### DATA IN THIS EXERCISE
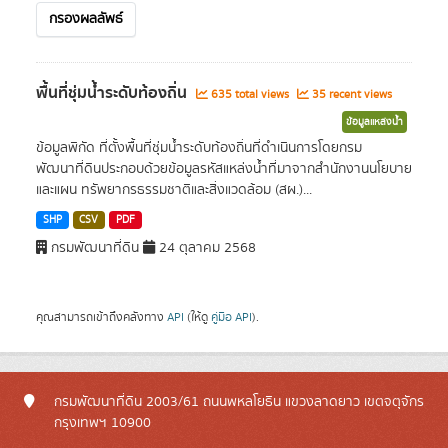
กรองผลลัพธ์
พื้นที่ชุ่มน้ำระดับท้องถิ่น
635 total views
35 recent views
ข้อมูลแหล่งน้ำ
ข้อมูลพิกัด ที่ตั้งพื้นที่ชุ่มน้ำระดับท้องถิ่นที่ดำเนินการโดยกรม
พัฒนาที่ดินประกอบด้วยข้อมูลรหัสแหล่งน้ำที่มาจากสำนักงานนโยบาย
และแผน ทรัพยากรธรรมชาติและสิ่งแวดล้อม (สผ.)...
SHP
CSV
PDF
กรมพัฒนาที่ดิน
24 ตุลาคม 2568
คุณสามารถเข้าถึงคลังทาง
API
(ให้ดู
คู่มือ API
).
กรมพัฒนาที่ดิน 2003/61 ถนนพหลโยธิน แขวงลาดยาว เขตจตุจักร
กรุงเทพฯ 10900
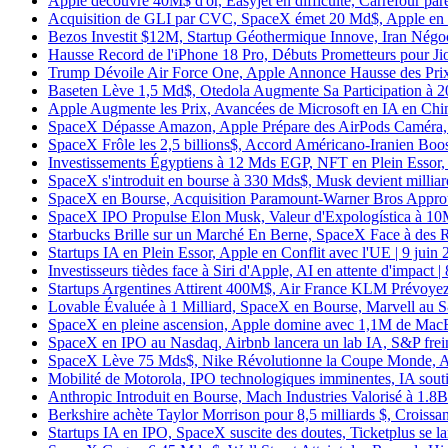
Apple découvre 40M$ d'or, Easyjet en difficulté, Carrefour paré
Acquisition de GLI par CVC, SpaceX émet 20 Md$, Apple en cr
Bezos Investit $12M, Startup Géothermique Innove, Iran Négoc
Hausse Record de l'iPhone 18 Pro, Débuts Prometteurs pour Jio
Trump Dévoile Air Force One, Apple Annonce Hausse des Prix,
Baseten Lève 1,5 Md$, Otedola Augmente Sa Participation à 2
Apple Augmente les Prix, Avancées de Microsoft en IA en Chin
SpaceX Dépasse Amazon, Apple Prépare des AirPods Caméra, Sh
SpaceX Frôle les 2,5 billions$, Accord Américano-Iranien Boost
Investissements Égyptiens à 12 Mds EGP, NFT en Plein Essor, 
SpaceX s'introduit en bourse à 330 Mds$, Musk devient milliard
SpaceX en Bourse, Acquisition Paramount-Warner Bros Approuv
SpaceX IPO Propulse Elon Musk, Valeur d'Expologística à 10M
Starbucks Brille sur un Marché En Berne, SpaceX Face à des R
Startups IA en Plein Essor, Apple en Conflit avec l'UE | 9 juin
Investisseurs tièdes face à Siri d'Apple, AI en attente d'impact |
Startups Argentines Attirent 400M$, Air France KLM Prévoyez 
Lovable Évaluée à 1 Milliard, SpaceX en Bourse, Marvell au S
SpaceX en pleine ascension, Apple domine avec 1,1M de MacB
SpaceX en IPO au Nasdaq, Airbnb lancera un lab IA, S&P frein
SpaceX Lève 75 Mds$, Nike Révolutionne la Coupe Monde, Ak
Mobilité de Motorola, IPO technologiques imminentes, IA soutie
Anthropic Introduit en Bourse, Mach Industries Valorisé à 1.8B
Berkshire achète Taylor Morrison pour 8,5 milliards $, Croiss
Startups IA en IPO, SpaceX suscite des doutes, Ticketplus se l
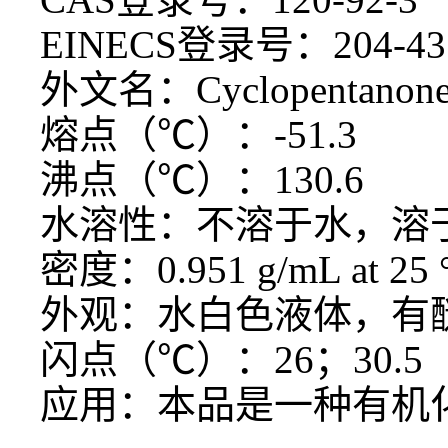
EINECS登录号：204-43
外文名：
Cyclopentanon
熔点（
℃）：-51.3
沸点（
℃）：130.6
水溶性：不溶于水，溶
密度：
0.951 g/mL at 25 °
外观：水白色液体，有
闪点（
℃）：26；30.5
应用：本品是一种有机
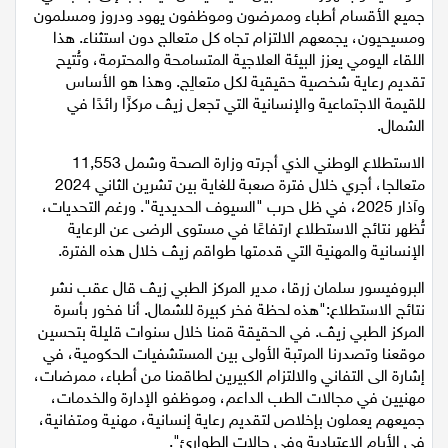
لموظفيه وجمهور المتعالجين، حيث يعمل فيه جنبًا إلى جنب في
جميع الأقسام أطباء وممرضون وموظفون يهود ودروز ومسلمون
ومسيحيون، يجمعهم الالتزام تجاه كل متعالج دون استثناء. هذا
اللقاء اليومي يعزز البيئة العلاجية المتسامحة والمحترمة، وتُتيح
تقديم رعاية شخصية حقيقية لكل متعالِج. وهذا هو الأساس
للقيمة الاجتماعية والإنسانية التي تجعل زيڤ مركزًا رائدًا في
الشمال.
الاستطلاع الوطني الذي أجرته وزارة الصحة وشمل 11,553
متعالجا، أجري خلال فترة صعبة للغاية بين تشرين الثاني 2024
وآذار 2025، في ظل حرب "السيوف الحديدية". ورغم التحديات،
تُظهر نتائج الاستطلاع ارتفاعًا في مستوى الرضى عن الرعاية
الإنسانية والمهنية التي قدمتها طواقم زيڤ خلال هذه الفترة.
البروفيسور سلمان زرقا، مدير المركز الطبي زيڤ قال عقب نشر
نتائج الاستطلاع:"هذه لحظة فخر كبيرة للشمال. أنا فخور بأسرة
المركز الطبي زيڤ. في الحقيقة قمنا خلال سنوات قليلة بتحسين
موقعنا وتصدرنا المرتبة الأولى بين المستشفيات الحكومية، في
إشارة الى التفاني والالتزام الكبيرين لطاقمنا من أطباء، ممرضات،
مهنيين في مجالات الطب الداعم، وموظفو الإدارة والخدمات،
جميعهم يعملون بإخلاص لتقديم رعاية إنسانية، مهنية ومتفانية،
######
■ EXERCISE AIM:
The answer must be every line of the records that contains the word "SpaceX".

■ TASK OUTPUT:
Acquisition de GLI par CVC, SpaceX émet 20 Md$, Apple en cr
SpaceX Dépasse Amazon, Apple Prépare des AirPods Caméra, Sh
SpaceX Frôle les 2,5 billions$, Accord Américano-Iranien Boost
SpaceX s'introduit en bourse à 330 Mds$, Musk devient milliard
SpaceX en Bourse, Acquisition Paramount-Warner Bros Approuv
SpaceX IPO Propulse Elon Musk, Valeur d'Expologística à 10M
Starbucks Brille sur un Marché En Berne, SpaceX Face à des R
Lovable Évaluée à 1 Milliard, SpaceX en Bourse, Marvell au S
SpaceX en pleine ascension, Apple domine avec 1,1M de MacB
SpaceX en IPO au Nasdaq, Airbnb lancera un lab IA, S&P frein
SpaceX Lève 75 Mds$, Nike Révolutionne la Coupe Monde, Ak
Startups IA en IPO, SpaceX suscite des doutes, Ticketplus se l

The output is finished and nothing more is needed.